CMD.EXE using WHERE:

C:\Users\jstine\source>copy con where
 yeah
 ^Z
 1 file(s) copied.

C:\Users\jstine\source>where where
C:\Users\jstine\source\where
C:\Windows\System32\where.exe

BASH using WHICH:

jstine@JSTINE MINGW64 /c/Users/jstine/source
$ echo "woo" > which

jstine@JSTINE MINGW64 /c/Users/jstine/source
$ which which
/usr/bin/which

where returns its first result as the dummy file I created — which is not remotely executable.  which ignores the file, because it is only interested in executables.  If I were to create a dummy file named python anywhere in my path, then where python would return success, even though there isn’t actually an executable instance of python installed.  Granted, the changes of this actually biting anyone in a way that matters is slim at best.  Jot this one down as “for the curious.”

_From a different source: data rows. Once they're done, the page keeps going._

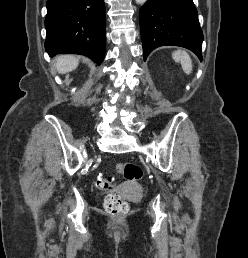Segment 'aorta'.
Returning a JSON list of instances; mask_svg holds the SVG:
<instances>
[{
	"label": "aorta",
	"instance_id": "762f6f07",
	"mask_svg": "<svg viewBox=\"0 0 248 258\" xmlns=\"http://www.w3.org/2000/svg\"><path fill=\"white\" fill-rule=\"evenodd\" d=\"M138 4H144L147 0H135Z\"/></svg>",
	"mask_w": 248,
	"mask_h": 258
}]
</instances>
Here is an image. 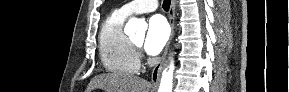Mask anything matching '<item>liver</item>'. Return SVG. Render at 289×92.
Returning <instances> with one entry per match:
<instances>
[{"mask_svg":"<svg viewBox=\"0 0 289 92\" xmlns=\"http://www.w3.org/2000/svg\"><path fill=\"white\" fill-rule=\"evenodd\" d=\"M150 83L136 76L107 73L91 79L86 92L102 89L106 92H149Z\"/></svg>","mask_w":289,"mask_h":92,"instance_id":"6515ba94","label":"liver"}]
</instances>
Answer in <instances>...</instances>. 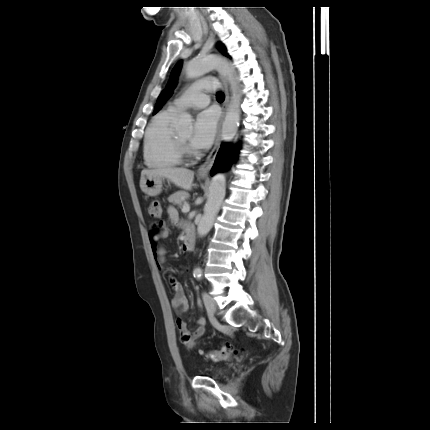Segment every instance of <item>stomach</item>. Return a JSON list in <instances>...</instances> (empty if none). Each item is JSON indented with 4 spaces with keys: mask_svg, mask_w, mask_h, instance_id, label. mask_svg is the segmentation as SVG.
<instances>
[{
    "mask_svg": "<svg viewBox=\"0 0 430 430\" xmlns=\"http://www.w3.org/2000/svg\"><path fill=\"white\" fill-rule=\"evenodd\" d=\"M164 178L156 175H145L140 179V188L143 193L154 197L161 193Z\"/></svg>",
    "mask_w": 430,
    "mask_h": 430,
    "instance_id": "obj_1",
    "label": "stomach"
}]
</instances>
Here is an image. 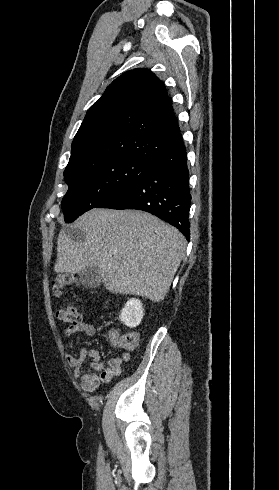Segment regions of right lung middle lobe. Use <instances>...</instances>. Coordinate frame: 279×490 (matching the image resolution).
Wrapping results in <instances>:
<instances>
[{
  "label": "right lung middle lobe",
  "instance_id": "obj_1",
  "mask_svg": "<svg viewBox=\"0 0 279 490\" xmlns=\"http://www.w3.org/2000/svg\"><path fill=\"white\" fill-rule=\"evenodd\" d=\"M152 165V162L138 159L108 158L65 173L69 186L61 205L65 222H73L111 193L141 178Z\"/></svg>",
  "mask_w": 279,
  "mask_h": 490
}]
</instances>
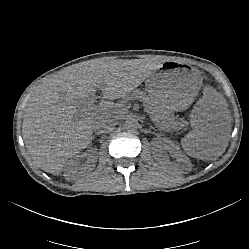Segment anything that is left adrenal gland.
<instances>
[{"label": "left adrenal gland", "instance_id": "1", "mask_svg": "<svg viewBox=\"0 0 249 249\" xmlns=\"http://www.w3.org/2000/svg\"><path fill=\"white\" fill-rule=\"evenodd\" d=\"M150 129L154 130L155 128L153 126H150Z\"/></svg>", "mask_w": 249, "mask_h": 249}]
</instances>
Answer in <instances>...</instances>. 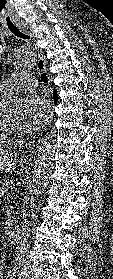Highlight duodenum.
<instances>
[{
  "instance_id": "410a0bca",
  "label": "duodenum",
  "mask_w": 113,
  "mask_h": 279,
  "mask_svg": "<svg viewBox=\"0 0 113 279\" xmlns=\"http://www.w3.org/2000/svg\"><path fill=\"white\" fill-rule=\"evenodd\" d=\"M21 238V226L15 224L11 227L10 240L13 244L18 245Z\"/></svg>"
}]
</instances>
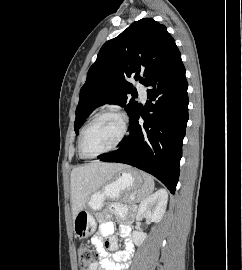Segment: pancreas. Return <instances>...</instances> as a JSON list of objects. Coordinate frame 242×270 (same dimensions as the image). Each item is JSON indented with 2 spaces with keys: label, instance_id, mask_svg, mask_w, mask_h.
I'll use <instances>...</instances> for the list:
<instances>
[{
  "label": "pancreas",
  "instance_id": "cf45deb5",
  "mask_svg": "<svg viewBox=\"0 0 242 270\" xmlns=\"http://www.w3.org/2000/svg\"><path fill=\"white\" fill-rule=\"evenodd\" d=\"M135 193H129V194H126L123 198V201L125 203H128V204H134L135 201L134 199H132V197H134Z\"/></svg>",
  "mask_w": 242,
  "mask_h": 270
}]
</instances>
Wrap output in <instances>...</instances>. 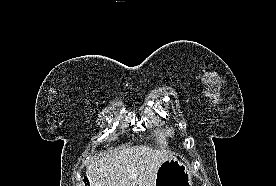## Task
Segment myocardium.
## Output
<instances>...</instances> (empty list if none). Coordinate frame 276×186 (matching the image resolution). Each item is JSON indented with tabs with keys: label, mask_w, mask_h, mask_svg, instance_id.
Returning <instances> with one entry per match:
<instances>
[{
	"label": "myocardium",
	"mask_w": 276,
	"mask_h": 186,
	"mask_svg": "<svg viewBox=\"0 0 276 186\" xmlns=\"http://www.w3.org/2000/svg\"><path fill=\"white\" fill-rule=\"evenodd\" d=\"M168 135L173 136L174 135V130L173 129H168Z\"/></svg>",
	"instance_id": "f54148a6"
}]
</instances>
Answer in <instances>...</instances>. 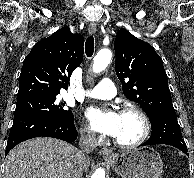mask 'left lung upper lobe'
Wrapping results in <instances>:
<instances>
[{"instance_id":"5c2ea615","label":"left lung upper lobe","mask_w":194,"mask_h":178,"mask_svg":"<svg viewBox=\"0 0 194 178\" xmlns=\"http://www.w3.org/2000/svg\"><path fill=\"white\" fill-rule=\"evenodd\" d=\"M114 49L115 71L124 95L139 103L148 117L156 112L174 111L163 61L154 48L120 29Z\"/></svg>"}]
</instances>
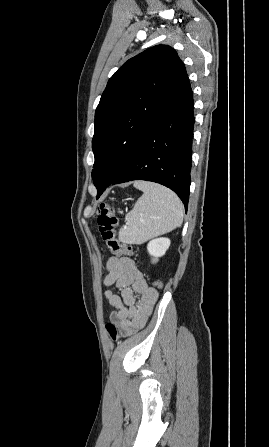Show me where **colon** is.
I'll use <instances>...</instances> for the list:
<instances>
[{"instance_id": "colon-1", "label": "colon", "mask_w": 269, "mask_h": 447, "mask_svg": "<svg viewBox=\"0 0 269 447\" xmlns=\"http://www.w3.org/2000/svg\"><path fill=\"white\" fill-rule=\"evenodd\" d=\"M116 213L117 209L113 204L103 202L99 205L95 219L100 236L110 251L116 256L126 258L136 257V251L133 248L116 239V234L118 232V219ZM162 287L163 281L161 279L154 280V288L156 290H161ZM107 332L114 341L119 340V333L116 329V325H108Z\"/></svg>"}]
</instances>
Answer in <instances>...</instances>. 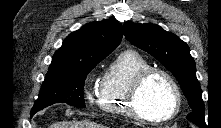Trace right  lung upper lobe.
Here are the masks:
<instances>
[{
	"instance_id": "right-lung-upper-lobe-1",
	"label": "right lung upper lobe",
	"mask_w": 221,
	"mask_h": 128,
	"mask_svg": "<svg viewBox=\"0 0 221 128\" xmlns=\"http://www.w3.org/2000/svg\"><path fill=\"white\" fill-rule=\"evenodd\" d=\"M122 37V26L114 20L86 24L66 37L48 71L104 59L120 44Z\"/></svg>"
}]
</instances>
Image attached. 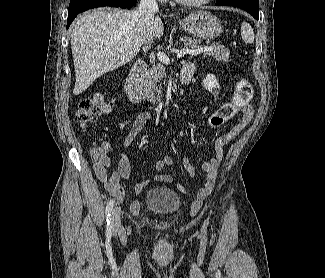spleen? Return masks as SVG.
<instances>
[{
	"mask_svg": "<svg viewBox=\"0 0 325 278\" xmlns=\"http://www.w3.org/2000/svg\"><path fill=\"white\" fill-rule=\"evenodd\" d=\"M241 35L245 43H253L254 42V32L252 27L243 22L241 25Z\"/></svg>",
	"mask_w": 325,
	"mask_h": 278,
	"instance_id": "1",
	"label": "spleen"
}]
</instances>
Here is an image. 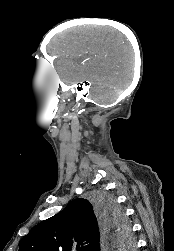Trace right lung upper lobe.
Segmentation results:
<instances>
[{
    "instance_id": "obj_1",
    "label": "right lung upper lobe",
    "mask_w": 174,
    "mask_h": 251,
    "mask_svg": "<svg viewBox=\"0 0 174 251\" xmlns=\"http://www.w3.org/2000/svg\"><path fill=\"white\" fill-rule=\"evenodd\" d=\"M104 233L94 204L78 198L34 226L21 239L19 251H100Z\"/></svg>"
}]
</instances>
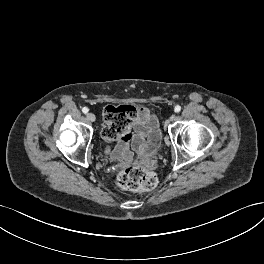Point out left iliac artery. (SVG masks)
I'll list each match as a JSON object with an SVG mask.
<instances>
[{"instance_id":"obj_1","label":"left iliac artery","mask_w":264,"mask_h":264,"mask_svg":"<svg viewBox=\"0 0 264 264\" xmlns=\"http://www.w3.org/2000/svg\"><path fill=\"white\" fill-rule=\"evenodd\" d=\"M174 111L176 113H179L181 111V106H179V105L175 106Z\"/></svg>"}]
</instances>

Conclusion: when using where.exe from the context of a CMD script, one should always specify a fully-qualified executable filename whenever possible, eg. python.exe or 7zip.exe.  But given that CoreUtils versions of CLI tools are almost universally superior to Windows ones, I present a second better conclusion:

Don’t use CMD — Install Git for Windows and use bash and associated CoreUtils for as much as possible.